-- Opening Marker --

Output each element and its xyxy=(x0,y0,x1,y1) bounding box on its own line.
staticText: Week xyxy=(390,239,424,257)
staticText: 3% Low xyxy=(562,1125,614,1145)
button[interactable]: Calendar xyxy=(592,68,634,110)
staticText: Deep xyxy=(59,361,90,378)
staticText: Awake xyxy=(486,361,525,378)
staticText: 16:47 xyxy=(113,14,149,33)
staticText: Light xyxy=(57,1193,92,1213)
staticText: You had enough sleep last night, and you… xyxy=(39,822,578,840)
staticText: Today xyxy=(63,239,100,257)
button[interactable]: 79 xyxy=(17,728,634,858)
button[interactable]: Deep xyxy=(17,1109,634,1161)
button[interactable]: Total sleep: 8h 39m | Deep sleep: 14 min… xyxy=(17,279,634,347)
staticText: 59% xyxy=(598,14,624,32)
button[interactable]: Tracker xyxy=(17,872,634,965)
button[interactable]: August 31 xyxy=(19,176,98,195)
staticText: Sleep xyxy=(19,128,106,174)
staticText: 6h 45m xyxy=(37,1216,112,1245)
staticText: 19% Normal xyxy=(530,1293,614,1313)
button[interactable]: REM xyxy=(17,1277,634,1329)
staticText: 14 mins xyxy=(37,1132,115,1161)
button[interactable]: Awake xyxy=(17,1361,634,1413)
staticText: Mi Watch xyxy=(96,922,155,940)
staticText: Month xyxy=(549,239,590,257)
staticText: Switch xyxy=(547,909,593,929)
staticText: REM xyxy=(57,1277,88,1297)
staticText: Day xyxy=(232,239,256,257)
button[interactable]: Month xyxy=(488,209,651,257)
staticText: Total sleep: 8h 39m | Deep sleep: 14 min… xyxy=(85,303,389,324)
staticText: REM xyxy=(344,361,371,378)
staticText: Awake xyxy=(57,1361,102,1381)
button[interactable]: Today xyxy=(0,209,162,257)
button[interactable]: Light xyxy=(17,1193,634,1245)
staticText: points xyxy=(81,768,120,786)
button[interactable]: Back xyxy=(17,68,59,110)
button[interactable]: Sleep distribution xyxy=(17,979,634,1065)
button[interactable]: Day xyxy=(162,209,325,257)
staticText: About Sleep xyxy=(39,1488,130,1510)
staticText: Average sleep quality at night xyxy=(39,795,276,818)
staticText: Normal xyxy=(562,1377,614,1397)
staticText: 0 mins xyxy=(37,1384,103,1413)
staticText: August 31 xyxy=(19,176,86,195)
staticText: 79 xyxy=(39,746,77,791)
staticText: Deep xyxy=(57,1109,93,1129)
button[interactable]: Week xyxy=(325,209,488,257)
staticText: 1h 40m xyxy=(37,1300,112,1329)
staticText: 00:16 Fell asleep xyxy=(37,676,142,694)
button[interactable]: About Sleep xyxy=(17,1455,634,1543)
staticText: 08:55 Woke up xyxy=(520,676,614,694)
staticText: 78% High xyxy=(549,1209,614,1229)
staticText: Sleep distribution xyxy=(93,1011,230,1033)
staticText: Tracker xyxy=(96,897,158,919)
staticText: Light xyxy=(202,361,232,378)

-- Closing Marker --

Report back each line in the material above that contains the string "Month".

### Expected answer
staticText: Month xyxy=(549,239,590,257)
button[interactable]: Month xyxy=(488,209,651,257)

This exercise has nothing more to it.